Kids as Teachers
When people ask me how it works to have so many different ages together, I say it's a little like a family. The older kids help to model expectations, teach skills they have developed, and support the younger students. The younger kids are an eager audience (most of the time), help make sure the older kids use their imaginations, and bring their unbridled joy and wonder to the table. Our older kids supported younger ones as they planted our zinnias, and our younger kids trumpeted the first sprouts to appear. I am grateful for what they all bring to our community.
Morgan's PK and K Class
*Explored shaving cream, coffee grounds, play dough, magnetic letters and water play.
*Enjoyed the bubble machine outside!
*Played ABC BINGO and dominos.
*Worked with wiki sticks, stretch exercise bands, chalk, puzzles, and Lincoln Logs.
*Re-told fairy tales using puppets, animals and our imaginations.
*Looked at spring books and space books!
*Played restaurant, veterinarian and family.
*Made our own galaxies with tissue paper and sticky contact paper.
*Worked in our writers' notebooks, made pictures with connect the dots and color by number.
*Enjoyed tracing pictures and how to draw animal books.
Tracy's 1st - 3rd Class
In math, our first grade class has been working on adding multiple numbers, and we have talked about strategies to make that as efficient as possible. The second grade class continues to work on double and triple digit addition and subtraction. When they get stuck, we use a physical reminder of the numbers like tens blocks or our number grid. The third grade class has been really jumping into fractions, finding equivalent fractions and comparing different fractions using greater than, less than, and equal.

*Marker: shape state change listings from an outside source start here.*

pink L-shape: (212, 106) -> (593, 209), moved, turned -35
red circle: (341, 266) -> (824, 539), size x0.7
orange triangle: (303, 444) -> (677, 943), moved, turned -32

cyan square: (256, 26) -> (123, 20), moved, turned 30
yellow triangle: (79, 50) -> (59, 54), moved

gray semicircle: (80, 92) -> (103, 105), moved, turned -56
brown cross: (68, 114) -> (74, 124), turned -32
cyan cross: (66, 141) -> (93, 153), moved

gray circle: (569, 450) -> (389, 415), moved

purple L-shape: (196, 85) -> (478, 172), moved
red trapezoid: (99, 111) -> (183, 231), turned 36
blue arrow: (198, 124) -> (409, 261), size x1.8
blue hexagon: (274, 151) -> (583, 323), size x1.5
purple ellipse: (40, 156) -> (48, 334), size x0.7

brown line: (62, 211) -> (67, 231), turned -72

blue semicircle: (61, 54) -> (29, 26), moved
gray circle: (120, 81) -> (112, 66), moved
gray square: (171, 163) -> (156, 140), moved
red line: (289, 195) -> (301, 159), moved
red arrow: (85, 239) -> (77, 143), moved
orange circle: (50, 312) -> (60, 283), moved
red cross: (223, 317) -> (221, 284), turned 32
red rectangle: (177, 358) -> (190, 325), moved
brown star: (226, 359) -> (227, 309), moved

In writing, we enjoyed the chance to watch and judge the students in Theresa's class as they debated: macaroni and cheese versus corn on the cob, pizza versus spaghetti, apples versus pears, and lollipops versus gum. Having just had our own debates, it was a neat illustration of where more research, writing, and practice could get my students. "They really know what they're talking about!" remarked one of my students. We also worked on writing letters. Check in to see if your child needs help finding the address of a friend or family member!

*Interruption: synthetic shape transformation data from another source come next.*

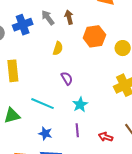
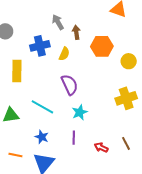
brown arrow: (69, 17) -> (76, 32), moved
blue cross: (23, 25) -> (40, 46), moved
purple semicircle: (67, 78) -> (70, 85), size x1.5

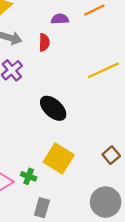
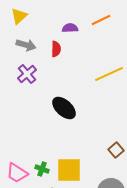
yellow square: (59, 158) -> (69, 170), moved, turned -32

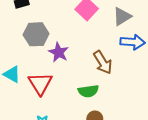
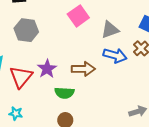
purple star: (59, 52) -> (47, 69), moved
brown arrow: (103, 62) -> (83, 69), turned -70

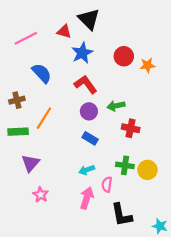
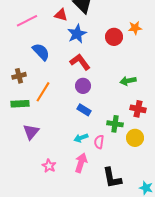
orange star: (147, 65) -> (135, 28), moved
green arrow: (116, 106) -> (128, 81), moved
red cross: (131, 128) -> (138, 109), moved
green cross: (125, 165) -> (115, 124), moved
pink semicircle: (107, 185) -> (99, 142), moved
pink star: (41, 195) -> (49, 166), moved

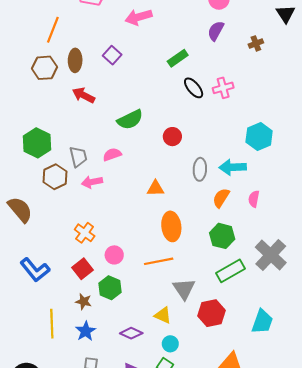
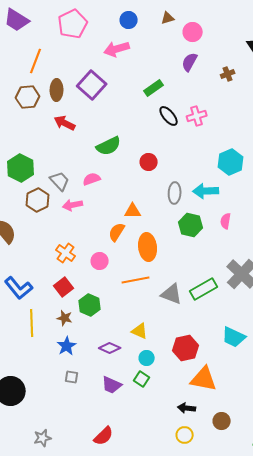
purple square: (112, 55) -> (92, 85), size x1.6
gray trapezoid: (78, 157) -> (60, 181), turned -30
orange semicircle: (221, 198) -> (117, 232), moved
green hexagon: (222, 236) -> (191, 225), moved
pink circle: (114, 255) -> (100, 261), moved
gray triangle: (184, 289) -> (172, 294), moved, turned -35
red hexagon: (212, 313) -> (186, 348), moved
cyan trapezoid: (262, 322) -> (234, 337), turned 95
yellow line: (52, 324) -> (32, 323), moved

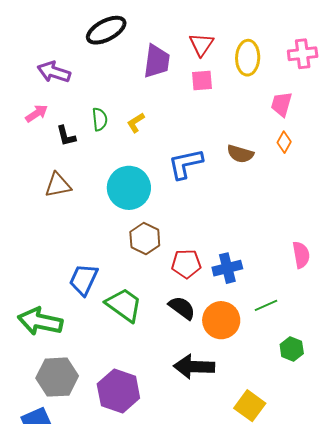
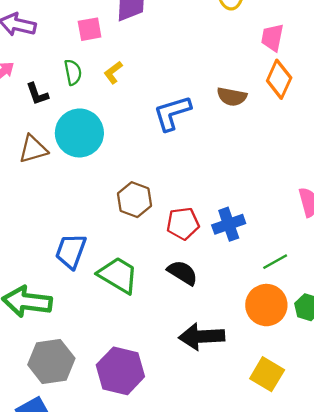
pink square: (202, 80) -> (90, 29), moved
orange diamond: (284, 142) -> (279, 79), size x1.6
cyan circle: (129, 188) -> (79, 133), moved
orange circle: (221, 320) -> (266, 305), moved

In reading, we have been making lots of "silly" words that let us practice our phonics rules. If we know, magic "e" at the end of CVC (consonant vowel consonant word) makes the vowel say it's long sound, then we know how to pronounce "yake." When a child really understands the phonics at work, they know how to say a word even when it's not a real word.
Theresa's 4th - 6th Class
Time is flying by, as we work to make sure the class is ready for their next adventures. Many of the students have a mixture of excitement and sadness as they think about moving beyond our school.
This week in math, the eldest students were learning how to evaluate equations with variables. The middle class is working on their stamina, as they learn to stick with the math for the entire lesson. The youngest students are working on word problems with fractions.

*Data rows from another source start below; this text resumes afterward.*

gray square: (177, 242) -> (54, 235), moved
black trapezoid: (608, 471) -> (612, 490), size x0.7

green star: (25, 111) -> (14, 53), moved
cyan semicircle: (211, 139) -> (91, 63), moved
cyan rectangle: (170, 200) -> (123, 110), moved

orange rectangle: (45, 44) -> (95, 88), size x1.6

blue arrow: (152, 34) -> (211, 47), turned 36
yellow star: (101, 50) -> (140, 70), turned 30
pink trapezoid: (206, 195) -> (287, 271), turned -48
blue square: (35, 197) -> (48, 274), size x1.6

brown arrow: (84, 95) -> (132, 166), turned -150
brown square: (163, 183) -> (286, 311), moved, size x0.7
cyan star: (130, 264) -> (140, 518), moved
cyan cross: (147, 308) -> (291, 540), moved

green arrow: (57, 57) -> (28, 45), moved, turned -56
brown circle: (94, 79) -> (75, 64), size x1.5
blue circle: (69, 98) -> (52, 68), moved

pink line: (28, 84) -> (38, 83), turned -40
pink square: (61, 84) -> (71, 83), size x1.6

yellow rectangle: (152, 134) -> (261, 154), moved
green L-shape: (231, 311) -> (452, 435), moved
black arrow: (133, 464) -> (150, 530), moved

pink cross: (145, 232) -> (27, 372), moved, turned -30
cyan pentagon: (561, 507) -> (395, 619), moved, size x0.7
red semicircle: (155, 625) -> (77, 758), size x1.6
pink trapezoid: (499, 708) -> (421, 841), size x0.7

In writing, we worked on writing based on fiction. The kids also took multiple choice "tests," similar to the standardized tests offered in public schools. After the initial shock, the kids all demonstrated a decent ability to read and understand challenging passages. The eldest kids practiced writing literary essays, and the younger ones worked on summarizing a story.
In reading, the eldest kids are going to begin "Tuck Everlasting." It seemed like an appropriate and poignant book for this moment. It is about what would happen if we could live forever. I am very much looking forward to the conversations it is going to inspire. The younger kids are reading one-on-one with me daily.
We used our paper planet models to model relative distance from the sun. All those inner planets are really quite close, and Neptune was way off at the top of the wild field. We also compared Earth's diameter to the Sun's - conclusion: the sun is really big (even if it's considered just "average" for a star).
We listened to a few stories about how constellations came to be and noticed that both the Romans and Greeks had some pretty angry gods. We talked about how one culture's Big Dipper is another's Big Bear and still another's Skunk. Then everyone made their own constellation and told a story about how it came to be. Tracy and Theresa's kids wrote out their stories and are looking forward to sharing them.